The Medical Text Extraction (Medtex) System
The text contains descriptions of 9 biopsies, four from the left side and five from the right side. Published in Weegar and Dalianis (2015). The translation into English and excerpts of the free text are added in this publication).
Mining for Cancer Symptoms
Text Summarisation and Translation of Patient Record
- Summarising the Patient Record
- Other Approaches in Summarising the Patient
- Summarising Medical Scientific Text
- Simplification of the Patient Record for Laypeople
One of the first systems for creating an automatic summary or summary was described in Luhn (1958). Related to summarizing the patient record is simplifying the patient record for the lay reader.
ICD-10 Diagnosis Code Assignment and Validation
Natural Language Generation from SNOMED CT
SNOMED CT is a very complex hierarchical medical terminology that contains many separate pieces of information with the aim of describing a disorder, its cause, symptoms and in which body part the disorder occurs. See for example the IHTSDO SNOMED CT browser and its description of scarlet fever in Fig.10.9,.

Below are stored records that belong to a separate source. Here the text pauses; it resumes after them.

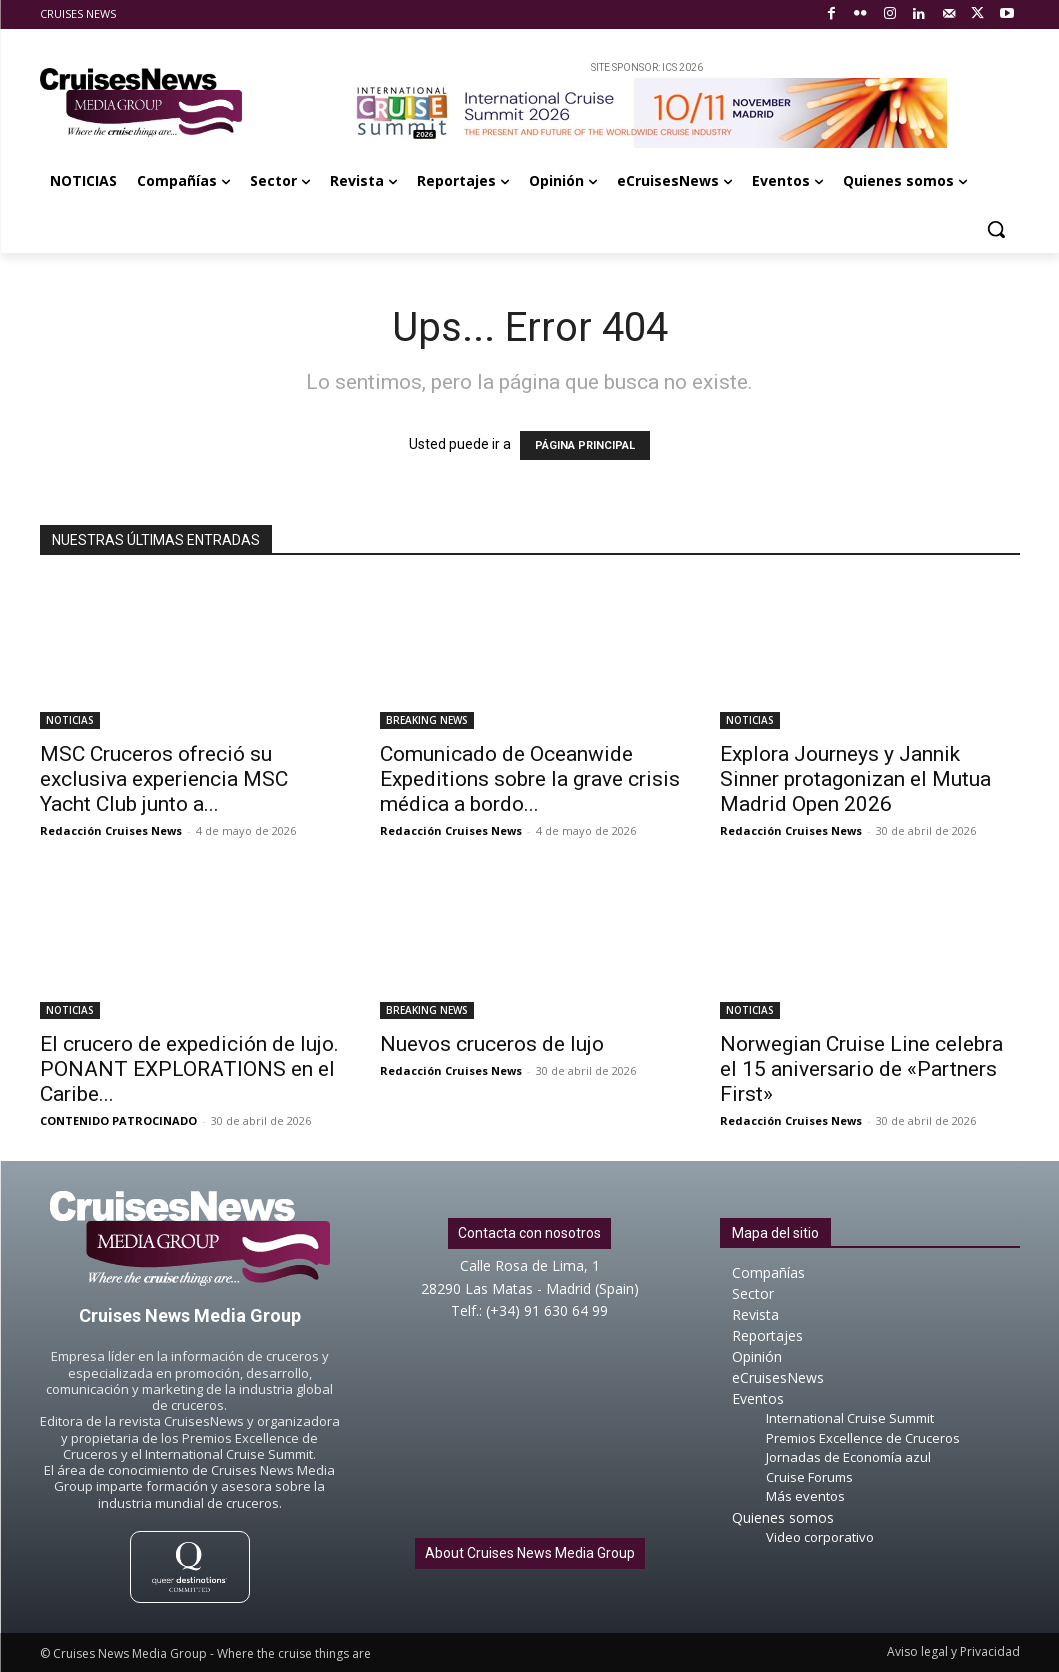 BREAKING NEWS (427, 720)
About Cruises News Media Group (530, 1553)
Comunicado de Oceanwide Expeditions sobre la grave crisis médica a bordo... (530, 779)
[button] (996, 229)
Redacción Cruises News (111, 830)
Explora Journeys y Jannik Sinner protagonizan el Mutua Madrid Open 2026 (855, 779)
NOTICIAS (70, 720)
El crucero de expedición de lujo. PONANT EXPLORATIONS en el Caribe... (189, 1069)
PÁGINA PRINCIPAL (585, 445)
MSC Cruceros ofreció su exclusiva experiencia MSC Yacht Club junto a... (164, 779)
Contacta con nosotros (529, 1233)
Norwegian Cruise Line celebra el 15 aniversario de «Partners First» (861, 1069)
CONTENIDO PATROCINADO (118, 1120)
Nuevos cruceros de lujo (492, 1044) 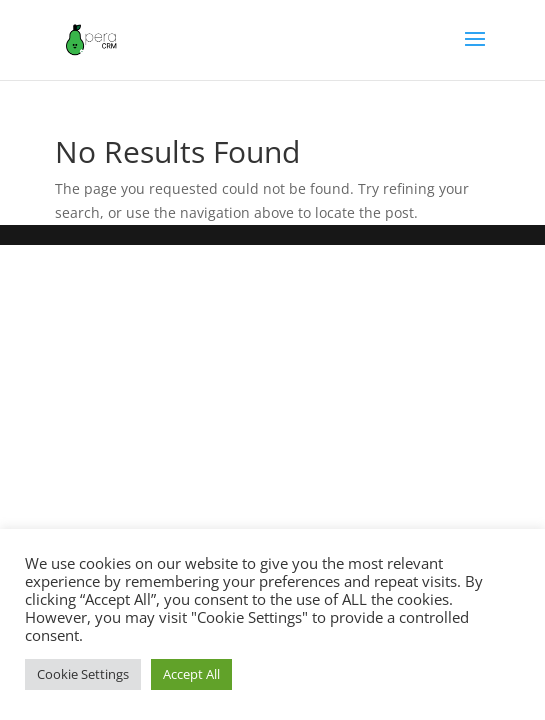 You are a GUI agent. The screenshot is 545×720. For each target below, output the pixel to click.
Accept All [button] (191, 674)
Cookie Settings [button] (83, 674) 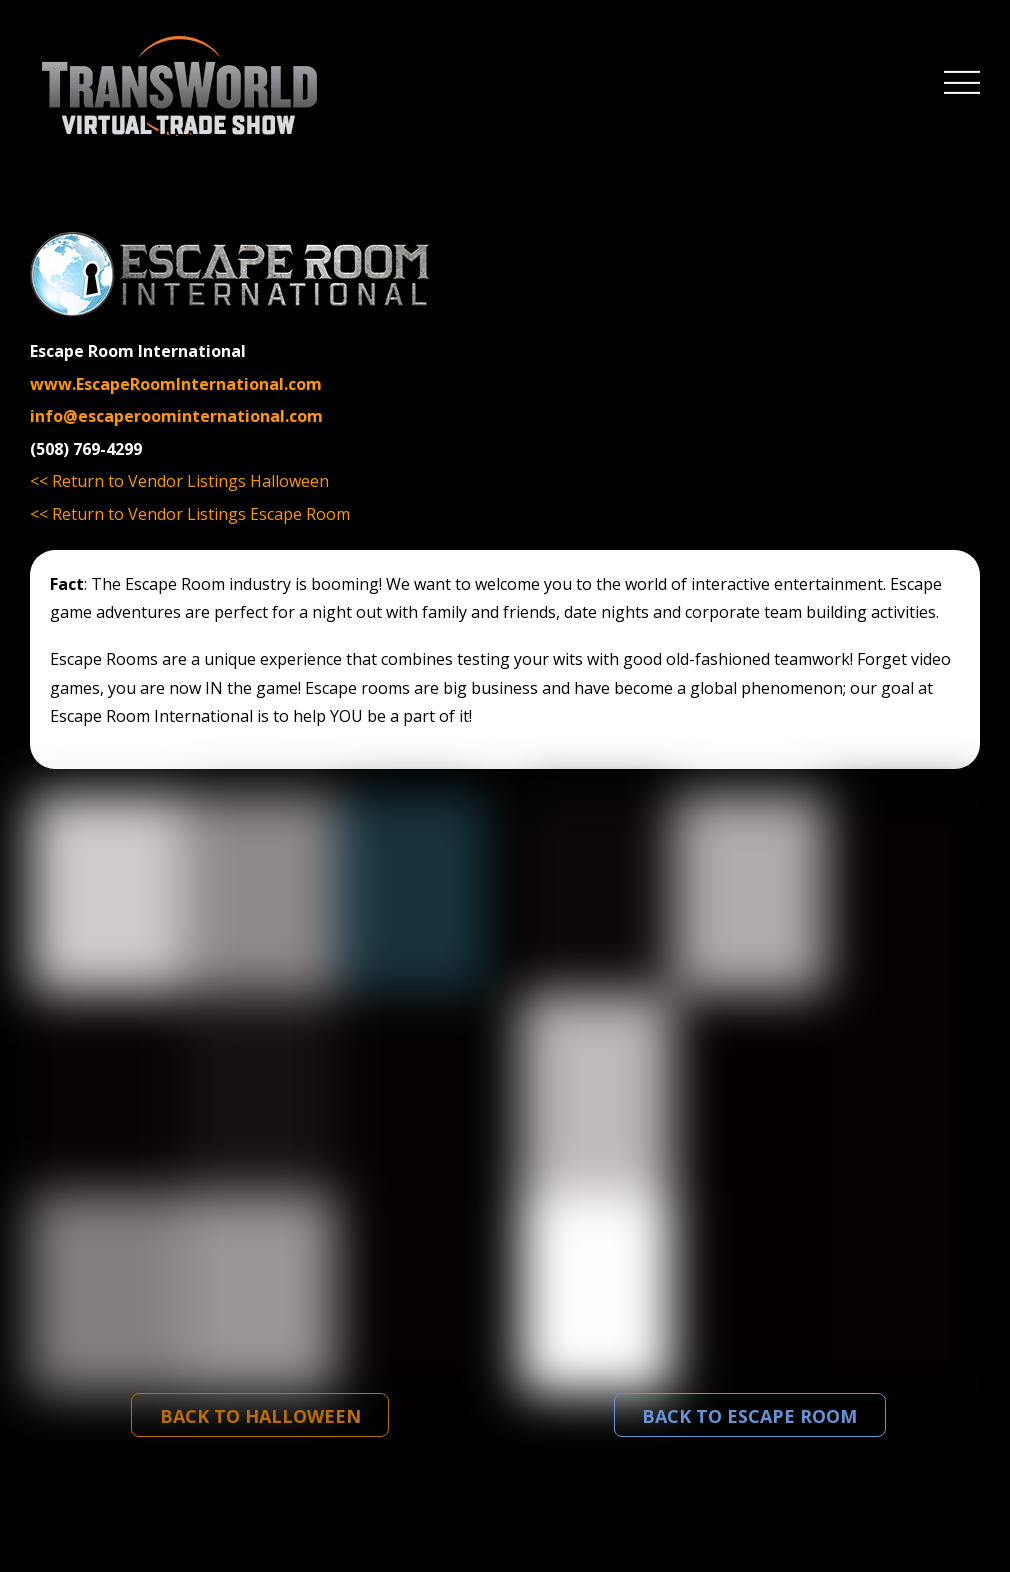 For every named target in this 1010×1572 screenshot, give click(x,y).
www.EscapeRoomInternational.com (176, 384)
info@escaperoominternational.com (176, 416)
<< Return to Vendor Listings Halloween (179, 481)
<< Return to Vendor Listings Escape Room (190, 514) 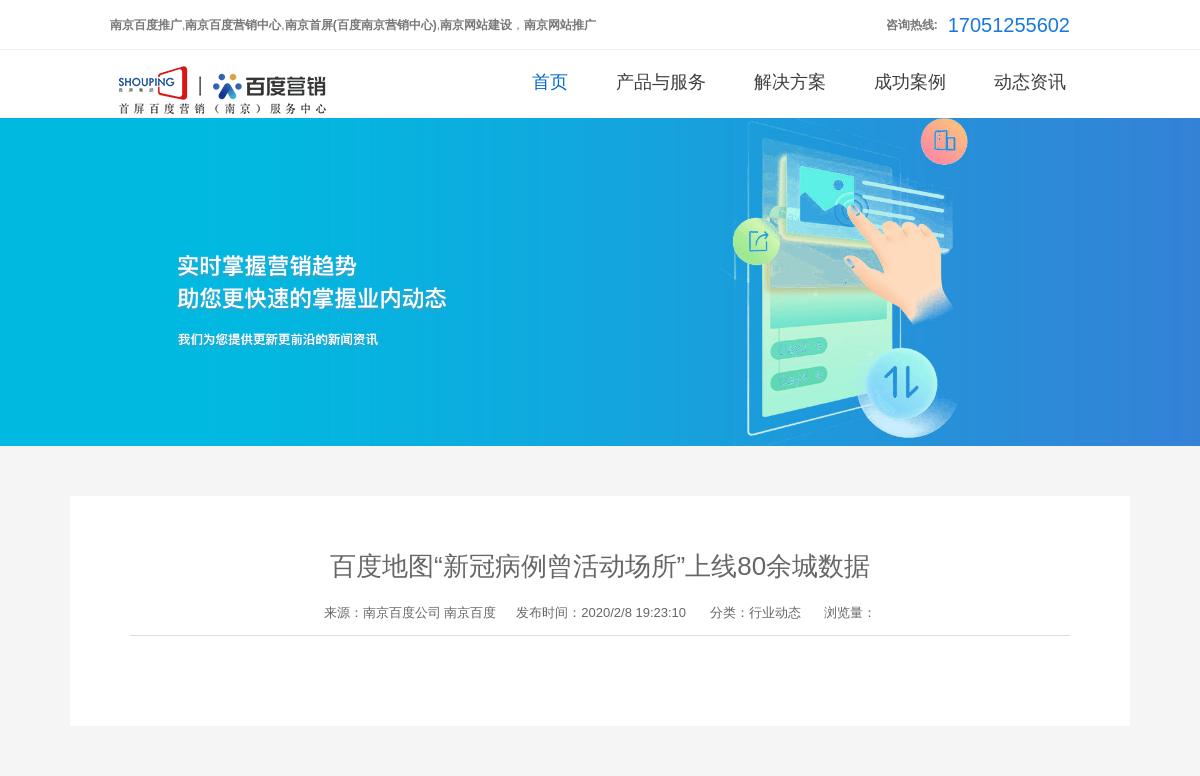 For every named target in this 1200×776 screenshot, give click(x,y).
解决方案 (790, 82)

Search Cohort Selection and Similar Patient Cases
- Comorbidities
- Information Retrieval from Electronic Patient
- Search Engine Solr
- Supporting the Clinician in an Emergency
- Incident Reporting
- Hypothesis Generation
- Practical Use of SNOMED CT
- ICD-10 and SNOMED CT Code Mapping
- Analysing the Patient’s Speech
- MYCIN and Clinical Decision Support
- IBM Watson Health
All teams participating in the joint task had to sign confidentiality agreements due to the potential sensitivity of patient data. In the first study (Lee et al. 2013), called “A survey of SNOMED CT implementations”, the authors contacted over 50 SNOMED CT users in February 2012, this resulted in 14 interviews for 13 different implementations in over eight countries . .
Summary of Applications of Clinical Text Mining
Both tools and datasets can be found and downloaded in these networks for use in clinical text mining. The shared tasks use clinical text sets made available to the research community.
Conferences, Workshops and Journals
Workshops such as the International Workshop on Medical Text Mining and Information Analysis (Louhi) and Biomedical Natural Language Processing (BioNLP) at both the Association for Computational Linguistics (ACL) and the Recent Advances in Natural Language Processing (RANLP) conferences are dedicated workshops . in Biomedicine and Clinical Text Mining. For scientific journals, there are a large number of forums such as Journal of Biomedical Informatics, Artificial Intelligence in Medicine, Journal of Biomedical Semantics, International Journal of Medical Informatics, Yearbook of Medical Informatics, BMC Medical Informatics and Decision Making, Journal of American Medical Informatics Society , Health informatics, Study of health technology and informatics and much more.
Summary of Networks and Shared Tasks in Clinical Text
Denial detection is important since many of the symptoms in the clinical text are denied in the reasoning process undertaken by the physician to find the patient's disorder. The book concluded with a presentation of a number of research networks and common tasks performed in clinical text mining.
Outcomes
An electronic medical record based on a structured narrative. Journal of the American Medical Informatics Association. Automated methods for summarizing electronic health records. Journal of the American Medical Informatics Association.